Extracted page text data:
# # # # #
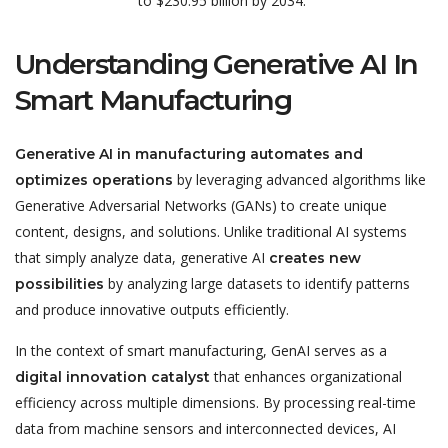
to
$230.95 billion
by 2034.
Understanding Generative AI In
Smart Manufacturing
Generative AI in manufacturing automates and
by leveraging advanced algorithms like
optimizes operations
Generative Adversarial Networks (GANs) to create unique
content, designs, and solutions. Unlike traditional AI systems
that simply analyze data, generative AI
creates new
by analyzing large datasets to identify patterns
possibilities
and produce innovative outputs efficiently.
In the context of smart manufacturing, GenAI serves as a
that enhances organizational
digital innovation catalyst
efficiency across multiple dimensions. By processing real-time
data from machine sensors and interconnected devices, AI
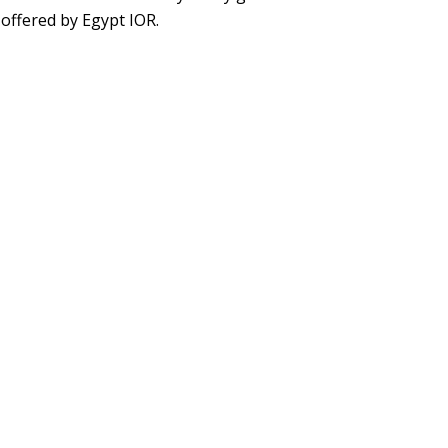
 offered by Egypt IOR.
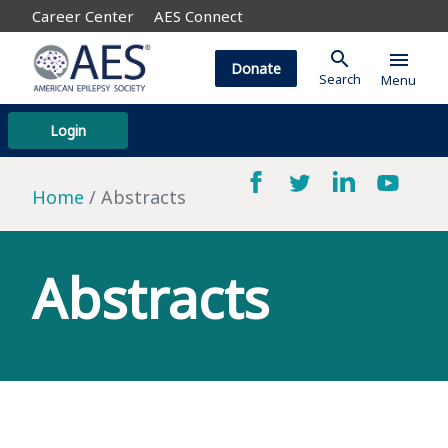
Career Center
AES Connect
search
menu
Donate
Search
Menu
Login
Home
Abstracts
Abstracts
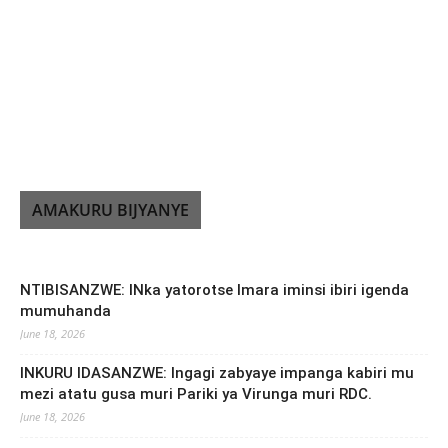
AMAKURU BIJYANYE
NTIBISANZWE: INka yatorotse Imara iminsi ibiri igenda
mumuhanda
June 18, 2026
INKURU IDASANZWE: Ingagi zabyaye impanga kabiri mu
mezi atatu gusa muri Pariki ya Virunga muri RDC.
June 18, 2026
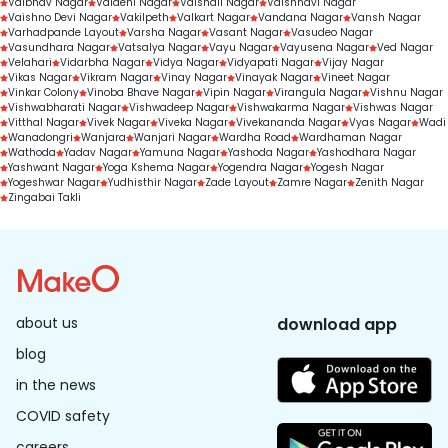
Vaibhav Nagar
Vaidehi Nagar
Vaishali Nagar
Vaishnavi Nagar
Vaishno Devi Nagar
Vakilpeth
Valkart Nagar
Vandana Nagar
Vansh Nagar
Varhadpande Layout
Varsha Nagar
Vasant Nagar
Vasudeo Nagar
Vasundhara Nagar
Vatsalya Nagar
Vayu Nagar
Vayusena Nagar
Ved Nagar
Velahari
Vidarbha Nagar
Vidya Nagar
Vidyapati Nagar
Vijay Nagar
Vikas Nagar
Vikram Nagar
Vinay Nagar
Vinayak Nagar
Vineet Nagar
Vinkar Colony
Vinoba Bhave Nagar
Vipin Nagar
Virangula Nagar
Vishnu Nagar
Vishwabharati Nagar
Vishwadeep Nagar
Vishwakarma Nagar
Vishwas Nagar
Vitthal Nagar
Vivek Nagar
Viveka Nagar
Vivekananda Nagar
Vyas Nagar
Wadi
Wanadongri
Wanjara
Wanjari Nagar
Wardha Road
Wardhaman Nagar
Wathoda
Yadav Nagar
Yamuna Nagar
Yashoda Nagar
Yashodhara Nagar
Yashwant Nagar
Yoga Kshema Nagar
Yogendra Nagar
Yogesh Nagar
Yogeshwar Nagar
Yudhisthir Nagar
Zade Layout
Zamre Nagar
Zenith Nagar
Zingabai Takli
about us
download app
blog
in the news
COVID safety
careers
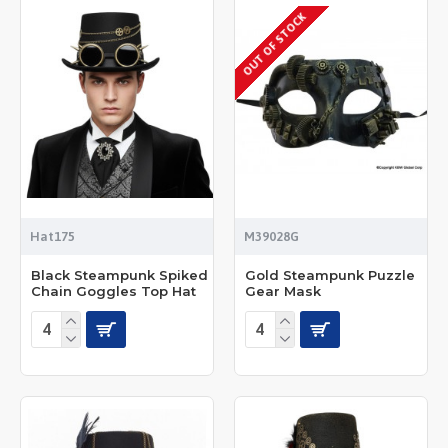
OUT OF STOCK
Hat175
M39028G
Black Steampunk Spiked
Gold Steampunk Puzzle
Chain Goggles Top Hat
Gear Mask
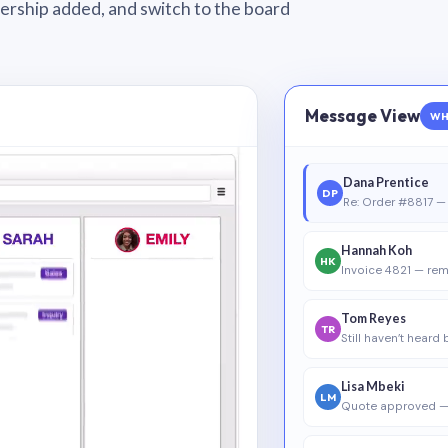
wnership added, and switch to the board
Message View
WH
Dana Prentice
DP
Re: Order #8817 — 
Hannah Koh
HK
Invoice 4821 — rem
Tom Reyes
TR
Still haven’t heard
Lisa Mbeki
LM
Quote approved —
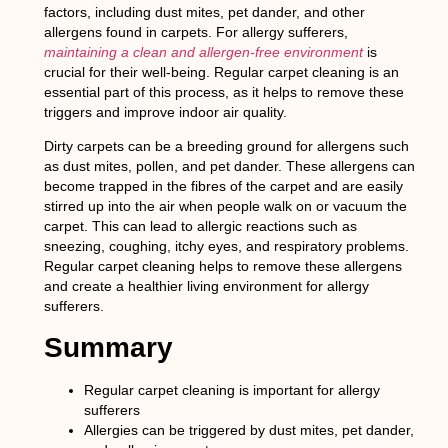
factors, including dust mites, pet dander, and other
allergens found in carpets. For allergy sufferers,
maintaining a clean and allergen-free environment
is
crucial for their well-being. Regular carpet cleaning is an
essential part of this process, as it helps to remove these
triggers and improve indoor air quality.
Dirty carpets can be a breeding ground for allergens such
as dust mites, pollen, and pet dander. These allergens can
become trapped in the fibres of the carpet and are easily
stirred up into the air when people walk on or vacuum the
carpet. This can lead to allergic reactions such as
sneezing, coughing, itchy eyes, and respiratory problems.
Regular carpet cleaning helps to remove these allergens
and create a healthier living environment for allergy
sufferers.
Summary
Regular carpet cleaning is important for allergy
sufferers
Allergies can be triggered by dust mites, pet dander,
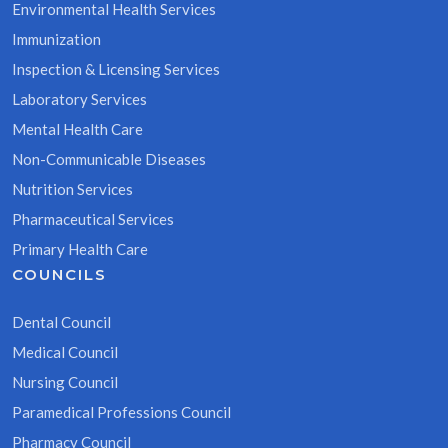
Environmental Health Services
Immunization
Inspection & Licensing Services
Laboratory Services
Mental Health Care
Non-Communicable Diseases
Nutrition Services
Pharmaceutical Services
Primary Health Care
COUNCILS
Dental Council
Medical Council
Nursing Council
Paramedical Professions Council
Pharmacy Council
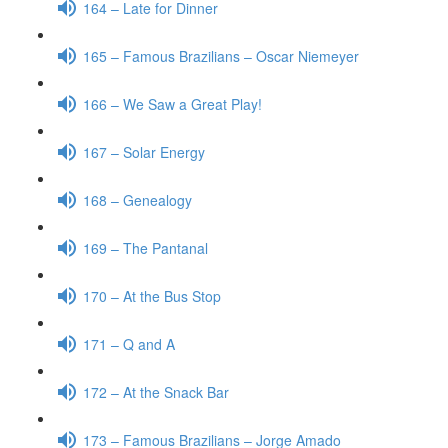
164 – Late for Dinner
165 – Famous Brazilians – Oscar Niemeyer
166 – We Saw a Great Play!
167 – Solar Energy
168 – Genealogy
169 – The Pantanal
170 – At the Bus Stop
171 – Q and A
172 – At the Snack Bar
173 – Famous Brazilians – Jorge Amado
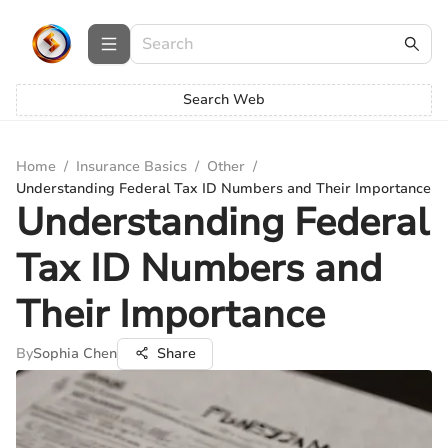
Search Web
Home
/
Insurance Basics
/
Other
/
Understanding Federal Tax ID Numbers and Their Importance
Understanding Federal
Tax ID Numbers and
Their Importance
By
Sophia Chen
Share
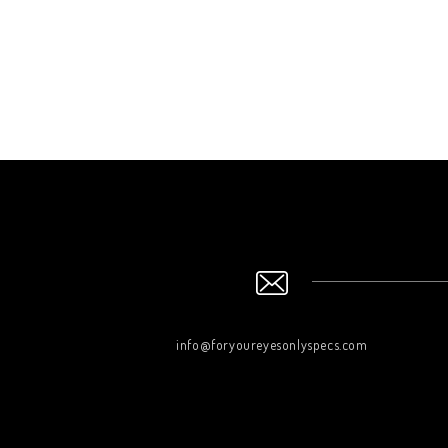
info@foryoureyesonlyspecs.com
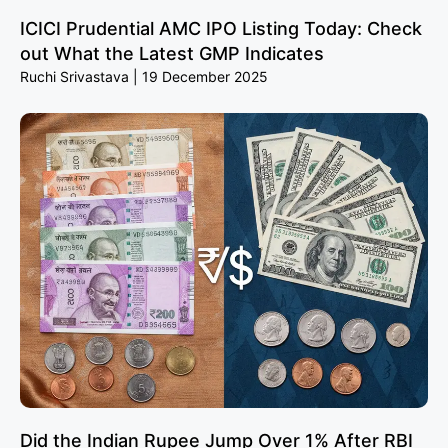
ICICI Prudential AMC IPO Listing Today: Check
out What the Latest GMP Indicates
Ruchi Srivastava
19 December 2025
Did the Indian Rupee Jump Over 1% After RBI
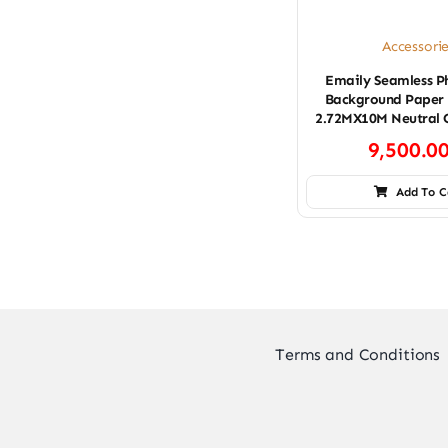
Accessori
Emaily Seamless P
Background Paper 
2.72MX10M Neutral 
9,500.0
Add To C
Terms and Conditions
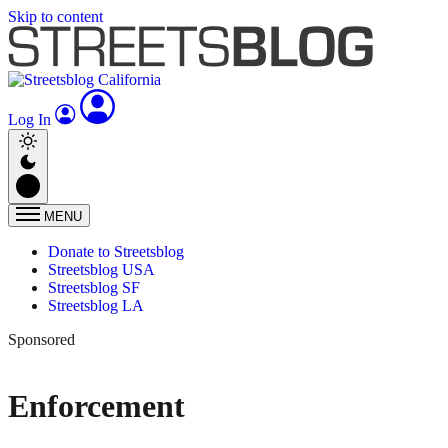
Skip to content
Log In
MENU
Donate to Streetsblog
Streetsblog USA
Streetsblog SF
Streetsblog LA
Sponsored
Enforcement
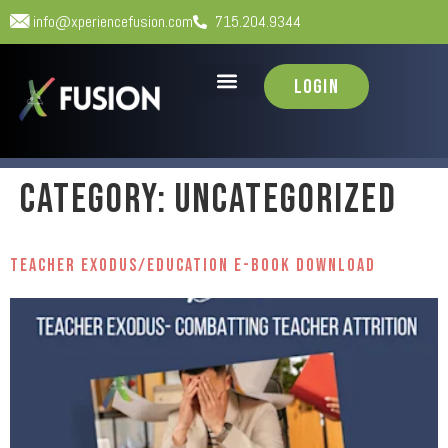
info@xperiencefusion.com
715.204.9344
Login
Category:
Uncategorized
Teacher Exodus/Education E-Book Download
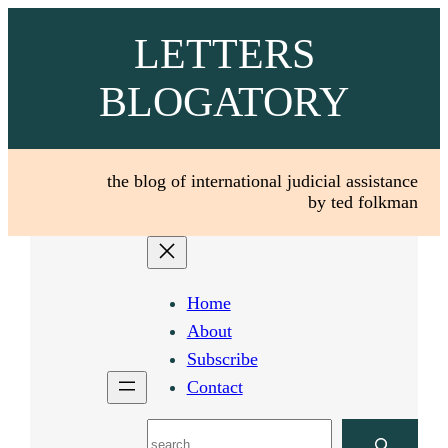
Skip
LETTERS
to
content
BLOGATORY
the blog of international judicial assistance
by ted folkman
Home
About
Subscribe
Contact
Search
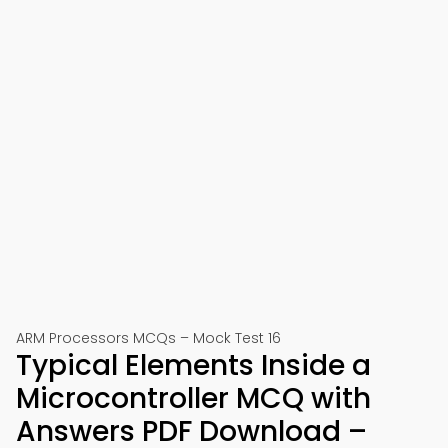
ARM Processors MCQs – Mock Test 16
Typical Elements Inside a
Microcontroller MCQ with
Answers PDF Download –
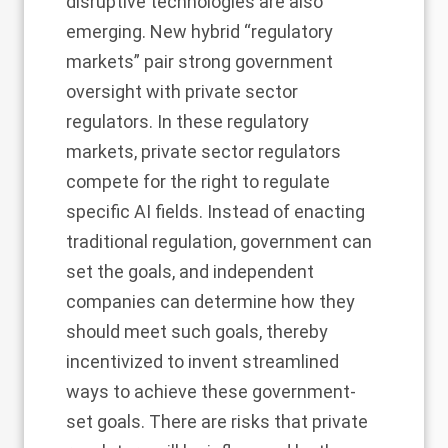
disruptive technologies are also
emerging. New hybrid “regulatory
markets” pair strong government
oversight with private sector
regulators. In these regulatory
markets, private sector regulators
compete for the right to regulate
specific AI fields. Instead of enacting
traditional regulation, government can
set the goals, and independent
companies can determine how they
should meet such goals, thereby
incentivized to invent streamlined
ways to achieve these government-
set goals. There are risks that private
# # # # #
Your assignment:
Reproduce every line above exactly as written, omitting the images.

Result:
to
$230.95 billion
by 2034.
Understanding Generative AI In
Smart Manufacturing
Generative AI in manufacturing automates and
by leveraging advanced algorithms like
optimizes operations
Generative Adversarial Networks (GANs) to create unique
content, designs, and solutions. Unlike traditional AI systems
that simply analyze data, generative AI
creates new
by analyzing large datasets to identify patterns
possibilities
and produce innovative outputs efficiently.
In the context of smart manufacturing, GenAI serves as a
that enhances organizational
digital innovation catalyst
efficiency across multiple dimensions. By processing real-time
data from machine sensors and interconnected devices, AI
 offered by Egypt IOR.
Career Center
AES Connect
search
menu
Donate
Search
Menu
Login
Home
Abstracts
Abstracts
AMAKURU BIJYANYE
NTIBISANZWE: INka yatorotse Imara iminsi ibiri igenda
mumuhanda
June 18, 2026
INKURU IDASANZWE: Ingagi zabyaye impanga kabiri mu
mezi atatu gusa muri Pariki ya Virunga muri RDC.
June 18, 2026
Vaibhav Nagar
Vaidehi Nagar
Vaishali Nagar
Vaishnavi Nagar
Vaishno Devi Nagar
Vakilpeth
Valkart Nagar
Vandana Nagar
Vansh Nagar
Varhadpande Layout
Varsha Nagar
Vasant Nagar
Vasudeo Nagar
Vasundhara Nagar
Vatsalya Nagar
Vayu Nagar
Vayusena Nagar
Ved Nagar
Velahari
Vidarbha Nagar
Vidya Nagar
Vidyapati Nagar
Vijay Nagar
Vikas Nagar
Vikram Nagar
Vinay Nagar
Vinayak Nagar
Vineet Nagar
Vinkar Colony
Vinoba Bhave Nagar
Vipin Nagar
Virangula Nagar
Vishnu Nagar
Vishwabharati Nagar
Vishwadeep Nagar
Vishwakarma Nagar
Vishwas Nagar
Vitthal Nagar
Vivek Nagar
Viveka Nagar
Vivekananda Nagar
Vyas Nagar
Wadi
Wanadongri
Wanjara
Wanjari Nagar
Wardha Road
Wardhaman Nagar
Wathoda
Yadav Nagar
Yamuna Nagar
Yashoda Nagar
Yashodhara Nagar
Yashwant Nagar
Yoga Kshema Nagar
Yogendra Nagar
Yogesh Nagar
Yogeshwar Nagar
Yudhisthir Nagar
Zade Layout
Zamre Nagar
Zenith Nagar
Zingabai Takli
about us
download app
blog
in the news
COVID safety
careers
OUT OF STOCK
Hat175
M39028G
Black Steampunk Spiked
Gold Steampunk Puzzle
Chain Goggles Top Hat
Gear Mask
wnership added, and switch to the board
Message View
WH
Dana Prentice
DP
Re: Order #8817 — 
Hannah Koh
HK
Invoice 4821 — rem
Tom Reyes
TR
Still haven’t heard
Lisa Mbeki
LM
Quote approved —
factors, including dust mites, pet dander, and other
allergens found in carpets. For allergy sufferers,
maintaining a clean and allergen-free environment
is
crucial for their well-being. Regular carpet cleaning is an
essential part of this process, as it helps to remove these
triggers and improve indoor air quality.
Dirty carpets can be a breeding ground for allergens such
as dust mites, pollen, and pet dander. These allergens can
become trapped in the fibres of the carpet and are easily
stirred up into the air when people walk on or vacuum the
carpet. This can lead to allergic reactions such as
sneezing, coughing, itchy eyes, and respiratory problems.
Regular carpet cleaning helps to remove these allergens
and create a healthier living environment for allergy
sufferers.
Summary
Regular carpet cleaning is important for allergy
sufferers
Allergies can be triggered by dust mites, pet dander,
Environmental Health Services
Immunization
Inspection & Licensing Services
Laboratory Services
Mental Health Care
Non-Communicable Diseases
Nutrition Services
Pharmaceutical Services
Primary Health Care
COUNCILS
Dental Council
Medical Council
Nursing Council
Paramedical Professions Council
Pharmacy Council
164 – Late for Dinner
165 – Famous Brazilians – Oscar Niemeyer
166 – We Saw a Great Play!
167 – Solar Energy
168 – Genealogy
169 – The Pantanal
170 – At the Bus Stop
171 – Q and A
172 – At the Snack Bar
173 – Famous Brazilians – Jorge Amado
Search Web
Home
/
Insurance Basics
/
Other
/
Understanding Federal Tax ID Numbers and Their Importance
Understanding Federal
Tax ID Numbers and
Their Importance
By
Sophia Chen
Share
info@foryoureyesonlyspecs.com
ICICI Prudential AMC IPO Listing Today: Check
out What the Latest GMP Indicates
Ruchi Srivastava
19 December 2025
Did the Indian Rupee Jump Over 1% After RBI
Accessori
Emaily Seamless P
Background Paper 
2.72MX10M Neutral 
9,500.0
Add To C
Terms and Conditions
Skip to content
Log In
MENU
Donate to Streetsblog
Streetsblog USA
Streetsblog SF
Streetsblog LA
Sponsored
Enforcement
info@xperiencefusion.com
715.204.9344
Login
Category:
Uncategorized
Teacher Exodus/Education E-Book Download
Skip
LETTERS
to
content
BLOGATORY
the blog of international judicial assistance
by ted folkman
Home
About
Subscribe
Contact
Search
ARM Processors MCQs – Mock Test 16
Typical Elements Inside a
Microcontroller MCQ with
Answers PDF Download –
disruptive technologies are also
emerging. New hybrid “regulatory
markets” pair strong government
oversight with private sector
regulators. In these regulatory
markets, private sector regulators
compete for the right to regulate
specific AI fields. Instead of enacting
traditional regulation, government can
set the goals, and independent
companies can determine how they
should meet such goals, thereby
incentivized to invent streamlined
ways to achieve these government-
set goals. There are risks that private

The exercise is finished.